Here we observe the spatial and temporal patterns that erosion fronts driven by pulsed radial wall jets develop in double ring arrays of pulse tubes within slurry mixing vessels with curved bottoms. Although erosion of unbounded particle beds driven by individual steady jets has been studied for decades, the patterns developed within mixing vessels as neighboring transient erosion fronts collide and the subsequent relaxation of the particle bed towards the vessel center when the jets stop (i.e., as the pulse tubes refill within mixing vessels) remain incompletely understood. Relaxation here refers to motion of fluidized particle beds that were driven toward the vessel seam by radial wall jets that subsequently return or relax from the seam toward the center of the vessel when the jets turn off. Relaxation does not refer to downward individual or hindered particle settling. Spatial variations in the particle bed due to these relaxing particle beds comprise an important “initial” condition to the mathematical description of the evolution of the jet driven erosion front, and erosion fronts other than the one that expands radially from the pulse tube axis have only recently been described. For example, Bamberger, et al. (2017) , recently evaluated five selected cases of erosion patterns found in vessels 15 and 70 inches in diameter with 2:1 semi-elliptical bottoms. A highlight of that study was the discovery of a second type of erosion front that forms at the plane of symmetry between two adjacent pulse tubes. As neighboring radial wall jets collide they form an upwelling sheet of fluid; this second type of erosion front forms immediately beneath this upwelling flow. However, variations in this type of planar erosion front have not been cataloged previously.
In this study, we systematically probe the erosion fronts driven by these upwelling sheets in greater detail and evaluate the relaxation of the particle bed to its “initial” condition after the pulse ceases. Variations in the erosion patterns and particle bed relaxation are evaluated as a function of particle concentration, density, and size. This study specifically focusses on video images collected from the 15 inch vessel because it provides distinctive visualization of erosion pattern behavior. We find the upwelling sheets to be more influential on the erosion patterns at lower particle concentrations, making these findings particularly important to low solids concentration vessels. At lower particle concentrations, flow at the base of the plane of symmetry readily erodes particle beds. At higher particle concentrations, piles of unmobilized solids accumulate beneath colliding jets either because the erosion mechanism vanishes or because erosion at the plane of symmetry is slow compared to radial erosion. We also find that the upwelling sheets introduce a flow that drives erosion patterns from outer ring jets toward the vessel center along the curved vessel floor along the plane of symmetry between nozzles.
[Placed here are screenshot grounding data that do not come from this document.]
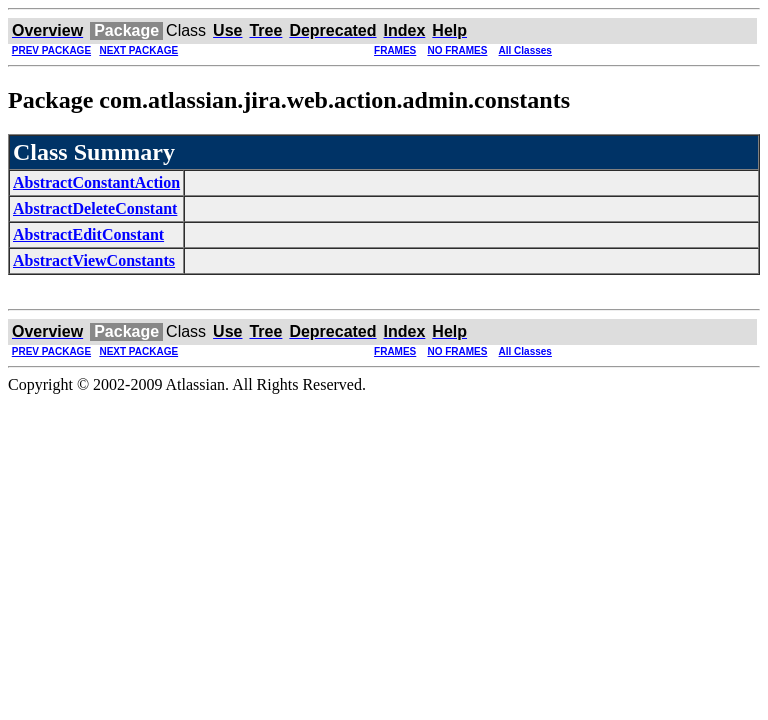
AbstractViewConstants (94, 260)
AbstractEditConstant (88, 234)
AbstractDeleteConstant (95, 208)
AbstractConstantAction (96, 182)
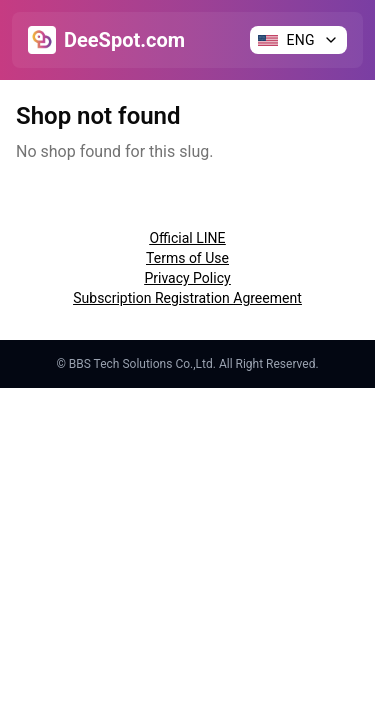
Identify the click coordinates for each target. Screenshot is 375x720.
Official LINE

We further find that the rate of particle bed relaxation back toward the vessel center after the pulse ceases may correlate with concentration, particle density, and size. Higher concentrations and particle densities relax faster. The rate at which the entire bed relaxes toward the vessel center is faster near the vessel seam but slows as the relaxing front approaches the vessel center. This paper discusses competing mechanisms to explain these observations, including particle rolling, bed avalanches, gravity driven fluidized bed motion, and suspended particle sedimentation.